Anon shares on Wifi Lightbulbs. Can anybody who knows of this topic shed some light?
If you haven't heard about "LIFI" you will.
Following is a brief explanation:
"At its essence, LiFi operates as a Visible Light Communications (VLC) system, promising unparalleled wireless internet speeds. Central to this system are LED light bulbs. These bulbs emit swift light pulses, imperceptible to the human eye, laden with information. It’s akin to an advanced, hyper-speed Morse code. Devices fitted with the requisite receivers decode this influx of data at breathtaking speeds. Demonstrated potential transmission rates for LiFi have even surpassed 224 Gbps, a pace that dwarfs WiGig, one of the most rapid Wi-Fi technologies."
So the bulbs can't interface with say, a wifi router?
LIFI uses the VISIBLE light spectrum. How many people do you know have their wifi routers in a closest or on a shelf in an office? And have you seen the amount of trouble people have purposely trying to connect something up to their Wifi routers? Do you really think some device that gets stuffed into offices or even closets is automatically configuring a 96 cent Chinese made light bulb? And then what? Does the light bulb also have a microphone and camera?
Why go through all that trouble when people have cell phones?
Ok got it. Thanks for clarifying that!
What types of sensors could interact with LiFi?
The only things that can interface with them are electric power sockets. This is electricity, not magic. There are a whole lot of intervening electronics that would be needed to create a communication system. And for what? Who is going to listen? Who is going to keep tabs on a household 24 hours a day?
There are something like 130 million households in the U.S. If each household was continuously monitored, by 3 shifts of monitors, 8 hrs apiece, that would require 390 million monitors---but there are only 336 million people in the U.S. Do you begin to understand why the idea of universal, comprehensive, continuous surveillance is absolutely infeasible?
As for the monitoring it could be done with AI and just build profiles on people using that, which could be accessed later when that person comes up as someone of interest. But I'm glad to hear of the technical limitations
What are your thoughts on this https://greatawakening.win/p/17sOngZa10/x/c/4Z8jQ7Jo9x8
The most sophisticated forms of A.I. cause airplane crashes and traffic accidents. Do you know how difficult it is for even a human operator to make sense of what someone is saying, if they are not speaking directly into a microphone? And where would that microphone be? LEDs are not microphones. Maybe you could cut down the monitoring by a factor of 10. That gets you down to 39 million monitors. That about 10 times as many personnel as we have in the department of defense. Still infeasible. And, you are not reckoning the number of false alarms produced by the A.I. system. Plus you still only have a light bulb connected to an electric socket. How do you retrofit an entire house-wide microphone and multiplexing (multiple conversations) communication system for 130 million households?
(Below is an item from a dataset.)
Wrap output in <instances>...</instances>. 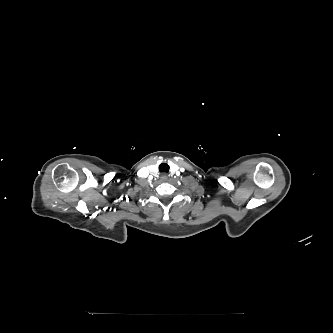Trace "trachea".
<instances>
[{"label":"trachea","mask_w":333,"mask_h":333,"mask_svg":"<svg viewBox=\"0 0 333 333\" xmlns=\"http://www.w3.org/2000/svg\"><path fill=\"white\" fill-rule=\"evenodd\" d=\"M159 171L160 172H166V173H168V171H169V165L167 163H161L159 165Z\"/></svg>","instance_id":"3493384b"}]
</instances>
I read the same Wikipedia article that description came from. These are not just "LED light bulbs." They are LEDs as the back end of a communication system that has a light sensor, high speed data transmission, encoder-decoder electronics, and an LED...presumably pointed in the right direction. Satellite communication constellations are now implementing laser-communication systems, which are functionally identical. Other communication systems based on solar UV light have been proposed.
Li-Fi might replace Wi-Fi, but I have a hard time reconciling that with the superstitious fear of such things as 5G and 6G communication. Emission detectors should be easy to develop, since LI-Fi requires light modulation and are essentially anti-invisible. I wouldn't be too surprised if some bright inventor could develop a phosphor-coated glass cover that would pass the illumination through a phosphorescence delay that would defeat the high-speed modulation of the signal. But the "bulb" would only be an emitter, not a microphone, nor a camera. And who would it be emitting to? Fren, you have to realize that one must have a system concept that makes sense---not pick out one piece of technology and make it into an evil magic.
Gotcha. You have put me at ease as I've reluctantly purchased the bulbs myself due to not having an alternative
I mean, I guess? The whole point of LiFi is to ditch radio signals (WiFi) altogether, and transmit data via light instead.